Akinola told CANA members on Saturday during the ceremony that the conservative group was there to provide a "spiritual home" for God's people. Minns said CANA was for those who want to remain "faithful members of the Anglican Communion" but cannot do so in "good conscience" in the Episcopal Church.

Such interventions as the Church of Nigeria's missionary initiative in the United States were said to have exacerbated the fragile situation in the Anglican Communion, stated a February communiqué drafted by the Primates (Anglican leaders). But the communiqué also recognized that those Primates who have intervened do not feel it is right to end those interventions until it becomes clear that sufficient provision has been made for the life of those persons and until there is change in the Episcopal Church.

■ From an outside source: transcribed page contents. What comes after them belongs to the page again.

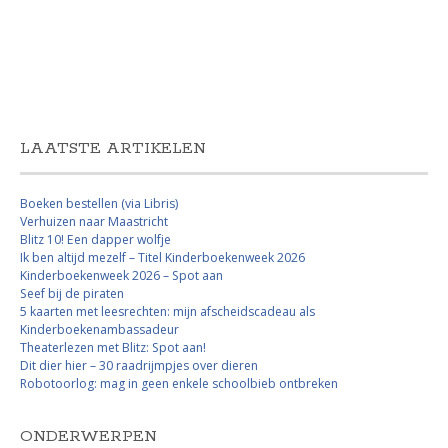
LAATSTE ARTIKELEN
Boeken bestellen (via Libris)
Verhuizen naar Maastricht
Blitz 10! Een dapper wolfje
Ik ben altijd mezelf – Titel Kinderboekenweek 2026
Kinderboekenweek 2026 – Spot aan
Seef bij de piraten
5 kaarten met leesrechten: mijn afscheidscadeau als
Kinderboekenambassadeur
Theaterlezen met Blitz: Spot aan!
Dit dier hier – 30 raadrijmpjes over dieren
Robotoorlog: mag in geen enkele schoolbieb ontbreken
ONDERWERPEN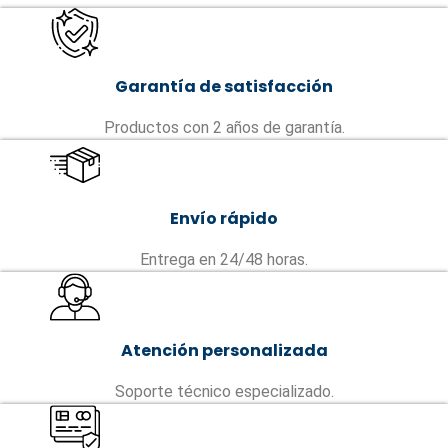
Garantía de satisfacción
Productos con 2 años de garantía.
Envío rápido
Entrega en 24/48 horas.
Atención personalizada
Soporte técnico especializado.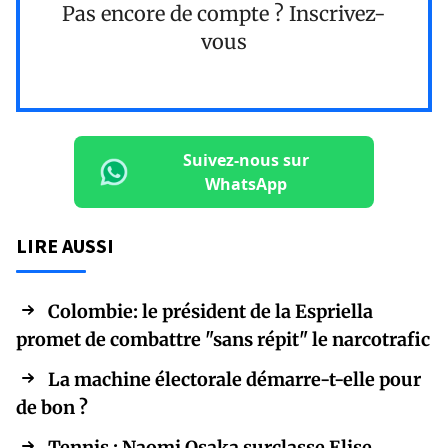
Pas encore de compte ?
Inscrivez-
vous
Suivez-nous sur
WhatsApp
LIRE AUSSI
Colombie: le président de la Espriella
promet de combattre "sans répit" le narcotrafic
La machine électorale démarre-t-elle pour
de bon ?
Tennis : Naomi Osaka surclasse Elise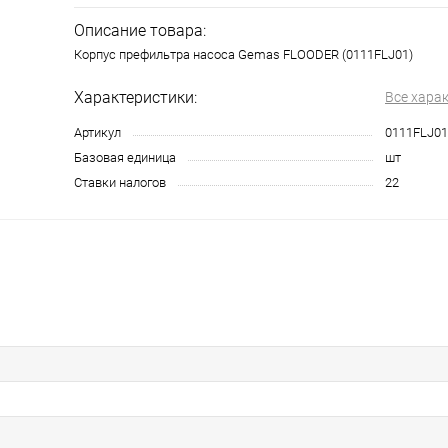
Описание товара:
Корпус префильтра насоса Gemas FLOODER (0111FLJ01)
Характеристики:
Все хара
Артикул
0111FLJ01
Базовая единица
шт
Ставки налогов
22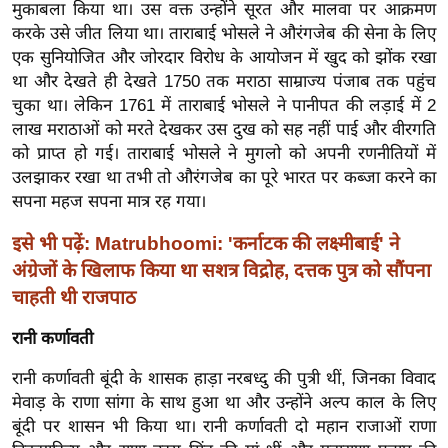
ष
मुकाबला किया था। उस वक्त उन्होंने सूरत और मालवा पर आक्रमण
करके उसे जीत लिया था। ताराबाई भोसले ने औरंगजेब की सेना के लिए
ण
एक सुनियोजित और जोरदार विरोध के आयोजन में खुद को झोंक रखा
स
था और देखते ही देखते 1750 तक मराठा साम्राज्य पंजाब तक पहुंच
म
चुका था। लेकिन 1761 में ताराबाई भोसले ने पानीपत की लड़ाई में 2
सा
लाख मराठाओं को मरते देखकर उस दुख को सह नहीं पाई और वीरगति
म
को प्राप्त हो गई। ताराबाई भोसले ने मुगलो को अपनी रणनीतियों में
यि
उलझाकर रखा था तभी तो औरंगजेब का पूरे भारत पर कब्जा करने का
क
सपना महज सपना मात्र रह गया।
मा
इसे भी पढ़ें: Matrubhoomi: 'कर्नाटक की लक्ष्मीबाई' ने
तृ
अंग्रेजों के खिलाफ किया था सशत्र विद्रोह, दत्तक पुत्र को सौंपना
भू
चाहती थी राजपाठ
मि
स्तं
रानी कर्णावती
भ
रानी कर्णावती बूंदी के शासक हाड़ा नरबध्दु की पुत्री थीं, जिनका विवाद
ए
मेवाड़ के राणा सांगा के साथ हुआ था और उन्होंने अल्प काल के लिए
म
बूंदी पर शासन भी किया था। रानी कर्णावती दो महान राजाओं राणा
.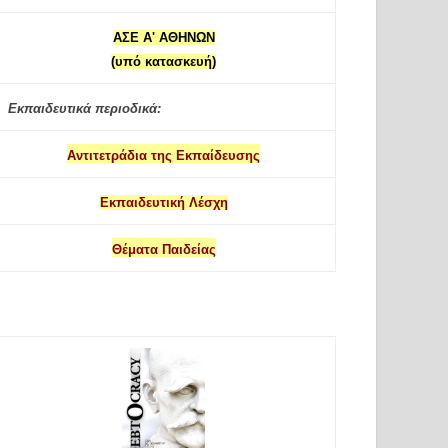
ΑΣΕ Α' ΑΘΗΝΩΝ
(υπό κατασκευή)
Εκπαιδευτικά περιοδικά:
Αντιτετράδια της Εκπαίδευσης
Εκπαιδευτική Λέσχη
Θέματα Παιδείας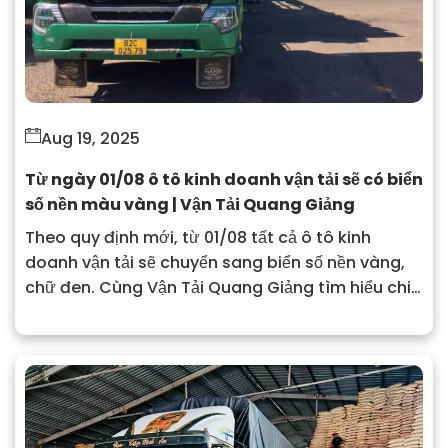
Aug 19, 2025
Từ ngày 01/08 ô tô kinh doanh vận tải sẽ có biển
số nền màu vàng | Vận Tải Quang Giảng
Theo quy định mới, từ 01/08 tất cả ô tô kinh
doanh vận tải sẽ chuyển sang biển số nền vàng,
chữ đen. Cùng Vận Tải Quang Giảng tìm hiểu chi
tiết thủ tục, ý nghĩa và lợi ích của quy định này.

Akinola assured Williams that CANA was established "for the Communion" and that they have no desire to cling to it.

"We are more than happy to surrender it (CANA) to the Communion once the conditions that prompted our division have been overturned," he wrote. He had made that pledge in February during the Primates meeting and also to CANA members on Saturday.

While the Church of Nigeria tried delaying the election of their first CANA bishop and the election of additional suffragan bishops for the conservative U.S. group, Akinola said the Episcopal Church has not embraced the Primates' recommendations that the U.S. Anglican arm not authorize same-sex blessings and confirm another openly gay bishop.

"They are determined to pursue their own unbiblical agenda and exacerbate our current divisions," Akinola stated.

The Episcopal House of Bishops recently passed resolutions affirming gays and lesbians as "full and equal participants" in the church and rejecting the Primates' plan for leaders outside the U.S. Anglican body to oversee the conservative American dioceses that disagree with the Episcopal Church.

Episcopal Presiding Bishop Katharine Jefferts Schori also recently told The Boston Globe that the Episcopal Church will not likely be moving "backward" on their 2003 decision to elect Bishop V. Gene Robinson, a gay man living in same-sex relationship. She called the 2003 consecration "a great blessing."

"It is imperative that we continue to protect those at most risk while we seek a way forward that will offer hope for the future of our beleaguered Communion," wrote Akinola. "It is to this vision that we in the Church of Nigeria and CANA remain committed."